Instructions for the task
Return each line of the data below that contains the string "sicheren".

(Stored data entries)
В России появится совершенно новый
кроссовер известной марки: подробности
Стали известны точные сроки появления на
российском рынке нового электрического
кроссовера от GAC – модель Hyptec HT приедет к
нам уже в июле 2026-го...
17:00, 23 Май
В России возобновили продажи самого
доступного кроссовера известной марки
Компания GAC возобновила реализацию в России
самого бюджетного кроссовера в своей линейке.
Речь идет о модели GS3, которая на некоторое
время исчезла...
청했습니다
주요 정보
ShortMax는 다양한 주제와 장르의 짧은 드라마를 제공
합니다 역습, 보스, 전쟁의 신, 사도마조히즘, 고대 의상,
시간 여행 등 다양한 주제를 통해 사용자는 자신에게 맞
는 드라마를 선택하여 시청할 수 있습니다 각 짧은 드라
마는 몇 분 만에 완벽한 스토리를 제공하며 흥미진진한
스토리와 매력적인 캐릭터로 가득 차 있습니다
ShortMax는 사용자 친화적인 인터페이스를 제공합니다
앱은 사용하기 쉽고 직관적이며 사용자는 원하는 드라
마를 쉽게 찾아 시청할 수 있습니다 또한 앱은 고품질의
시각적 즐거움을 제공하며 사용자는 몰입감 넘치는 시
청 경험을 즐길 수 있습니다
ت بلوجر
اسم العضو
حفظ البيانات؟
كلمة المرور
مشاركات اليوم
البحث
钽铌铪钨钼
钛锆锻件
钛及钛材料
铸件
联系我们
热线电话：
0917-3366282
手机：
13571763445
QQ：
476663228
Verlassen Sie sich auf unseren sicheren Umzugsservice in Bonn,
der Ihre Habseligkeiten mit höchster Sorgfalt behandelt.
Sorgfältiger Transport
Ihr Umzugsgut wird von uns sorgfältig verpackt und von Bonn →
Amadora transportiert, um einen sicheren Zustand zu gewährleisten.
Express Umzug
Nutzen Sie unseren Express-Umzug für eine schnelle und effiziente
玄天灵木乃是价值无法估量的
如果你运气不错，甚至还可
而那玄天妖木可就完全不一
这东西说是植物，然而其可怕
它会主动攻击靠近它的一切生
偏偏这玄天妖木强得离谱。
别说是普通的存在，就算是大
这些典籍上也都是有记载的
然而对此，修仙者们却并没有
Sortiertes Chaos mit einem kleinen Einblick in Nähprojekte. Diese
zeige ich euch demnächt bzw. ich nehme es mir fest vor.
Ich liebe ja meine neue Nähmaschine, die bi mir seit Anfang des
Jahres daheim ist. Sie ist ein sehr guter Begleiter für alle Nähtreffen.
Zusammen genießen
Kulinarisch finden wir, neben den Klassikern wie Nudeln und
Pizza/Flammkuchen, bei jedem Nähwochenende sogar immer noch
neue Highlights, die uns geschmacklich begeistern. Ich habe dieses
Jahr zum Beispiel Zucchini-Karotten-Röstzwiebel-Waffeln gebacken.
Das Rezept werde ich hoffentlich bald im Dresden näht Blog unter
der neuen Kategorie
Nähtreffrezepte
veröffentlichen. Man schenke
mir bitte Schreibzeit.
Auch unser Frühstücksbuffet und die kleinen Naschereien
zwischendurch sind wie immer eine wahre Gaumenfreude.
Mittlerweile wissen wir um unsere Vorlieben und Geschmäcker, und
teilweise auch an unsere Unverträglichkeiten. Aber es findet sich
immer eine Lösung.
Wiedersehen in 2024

Output of the exercise
Verlassen Sie sich auf unseren sicheren Umzugsservice in Bonn,
Amadora transportiert, um einen sicheren Zustand zu gewährleisten.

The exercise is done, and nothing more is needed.